* EXERCISE DETAILS *
Using the listing below, retype the line bearing "Given the image: Mask" and each line after it, word for word, and nothing further.

┏━━

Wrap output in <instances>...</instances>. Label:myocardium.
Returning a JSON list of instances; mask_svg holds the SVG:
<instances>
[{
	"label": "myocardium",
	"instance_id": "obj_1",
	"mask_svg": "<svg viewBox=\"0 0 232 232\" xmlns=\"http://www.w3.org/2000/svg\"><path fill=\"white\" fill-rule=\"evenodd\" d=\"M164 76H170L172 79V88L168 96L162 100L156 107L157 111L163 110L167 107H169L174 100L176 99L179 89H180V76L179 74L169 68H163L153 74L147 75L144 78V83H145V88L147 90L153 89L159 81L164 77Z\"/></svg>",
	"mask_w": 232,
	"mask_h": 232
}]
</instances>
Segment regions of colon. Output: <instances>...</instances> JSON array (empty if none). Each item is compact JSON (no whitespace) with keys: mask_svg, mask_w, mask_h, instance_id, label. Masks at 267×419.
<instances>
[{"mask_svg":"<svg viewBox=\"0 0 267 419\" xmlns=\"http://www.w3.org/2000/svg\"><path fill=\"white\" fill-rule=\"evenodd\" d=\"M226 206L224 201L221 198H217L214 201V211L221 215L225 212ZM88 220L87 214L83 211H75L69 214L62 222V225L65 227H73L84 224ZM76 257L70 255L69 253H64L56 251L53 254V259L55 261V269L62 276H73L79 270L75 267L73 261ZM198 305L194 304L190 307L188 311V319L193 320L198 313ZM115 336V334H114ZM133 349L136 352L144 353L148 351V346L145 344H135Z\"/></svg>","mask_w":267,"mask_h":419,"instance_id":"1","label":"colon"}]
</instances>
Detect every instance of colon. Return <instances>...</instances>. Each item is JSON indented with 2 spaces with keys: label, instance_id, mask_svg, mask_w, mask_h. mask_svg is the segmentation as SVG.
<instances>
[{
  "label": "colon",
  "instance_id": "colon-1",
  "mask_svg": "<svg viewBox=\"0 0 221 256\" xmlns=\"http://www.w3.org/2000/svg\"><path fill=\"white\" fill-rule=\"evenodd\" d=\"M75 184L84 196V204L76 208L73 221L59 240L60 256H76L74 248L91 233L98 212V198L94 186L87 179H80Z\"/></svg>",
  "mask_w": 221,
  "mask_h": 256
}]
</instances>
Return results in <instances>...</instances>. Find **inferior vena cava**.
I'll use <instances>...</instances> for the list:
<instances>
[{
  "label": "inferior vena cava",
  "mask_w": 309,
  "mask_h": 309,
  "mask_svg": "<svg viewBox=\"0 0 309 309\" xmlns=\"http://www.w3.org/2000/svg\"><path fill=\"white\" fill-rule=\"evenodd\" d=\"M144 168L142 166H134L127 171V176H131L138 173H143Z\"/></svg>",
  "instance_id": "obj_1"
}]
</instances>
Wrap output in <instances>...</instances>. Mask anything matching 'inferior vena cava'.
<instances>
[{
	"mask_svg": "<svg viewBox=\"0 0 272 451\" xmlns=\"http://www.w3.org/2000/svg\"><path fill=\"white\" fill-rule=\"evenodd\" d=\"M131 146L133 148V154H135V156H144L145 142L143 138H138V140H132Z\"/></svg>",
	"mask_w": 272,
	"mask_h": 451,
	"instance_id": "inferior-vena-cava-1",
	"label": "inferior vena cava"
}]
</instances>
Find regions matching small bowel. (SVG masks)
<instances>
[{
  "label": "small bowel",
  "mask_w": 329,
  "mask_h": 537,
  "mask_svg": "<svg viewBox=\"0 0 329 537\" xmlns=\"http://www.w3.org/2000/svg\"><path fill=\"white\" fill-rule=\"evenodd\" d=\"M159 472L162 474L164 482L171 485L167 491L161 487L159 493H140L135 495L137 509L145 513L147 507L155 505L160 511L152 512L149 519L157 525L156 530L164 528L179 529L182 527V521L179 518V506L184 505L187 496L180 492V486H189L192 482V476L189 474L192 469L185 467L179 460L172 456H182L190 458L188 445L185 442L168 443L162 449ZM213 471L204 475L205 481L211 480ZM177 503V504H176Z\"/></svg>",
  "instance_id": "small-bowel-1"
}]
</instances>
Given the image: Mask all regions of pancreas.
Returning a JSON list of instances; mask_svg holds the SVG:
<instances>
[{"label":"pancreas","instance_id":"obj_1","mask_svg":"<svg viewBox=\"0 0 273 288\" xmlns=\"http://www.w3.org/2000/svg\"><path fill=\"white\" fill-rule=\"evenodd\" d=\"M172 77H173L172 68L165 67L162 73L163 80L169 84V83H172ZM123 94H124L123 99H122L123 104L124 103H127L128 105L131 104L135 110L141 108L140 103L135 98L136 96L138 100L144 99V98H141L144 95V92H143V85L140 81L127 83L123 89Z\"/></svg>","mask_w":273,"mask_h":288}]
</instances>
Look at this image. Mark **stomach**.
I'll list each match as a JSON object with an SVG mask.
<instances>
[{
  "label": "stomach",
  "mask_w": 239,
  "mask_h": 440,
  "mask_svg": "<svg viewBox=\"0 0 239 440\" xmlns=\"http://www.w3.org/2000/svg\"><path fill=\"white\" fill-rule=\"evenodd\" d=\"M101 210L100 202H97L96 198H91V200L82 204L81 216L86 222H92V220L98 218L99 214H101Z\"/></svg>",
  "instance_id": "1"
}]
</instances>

┗━━

* THE COMPLETED TASK *
Given the image: Mask all regions of pancreas.
Returning a JSON list of instances; mask_svg holds the SVG:
<instances>
[{"label":"pancreas","instance_id":"obj_1","mask_svg":"<svg viewBox=\"0 0 273 288\" xmlns=\"http://www.w3.org/2000/svg\"><path fill=\"white\" fill-rule=\"evenodd\" d=\"M172 77H173L172 68L165 67L162 73L163 80L169 84V83H172ZM123 94H124L123 99H122L123 104L124 103H127L128 105L131 104L135 110L141 108L140 103L135 98L136 96L138 100L144 99V98H141L144 95V92H143V85L140 81L127 83L123 89Z\"/></svg>","mask_w":273,"mask_h":288}]
</instances>
Look at this image. Mark **stomach**.
I'll list each match as a JSON object with an SVG mask.
<instances>
[{
  "label": "stomach",
  "mask_w": 239,
  "mask_h": 440,
  "mask_svg": "<svg viewBox=\"0 0 239 440\" xmlns=\"http://www.w3.org/2000/svg\"><path fill=\"white\" fill-rule=\"evenodd\" d=\"M101 210L100 202H97L96 198H91V200L82 204L81 216L86 222H92V220L98 218L99 214H101Z\"/></svg>",
  "instance_id": "1"
}]
</instances>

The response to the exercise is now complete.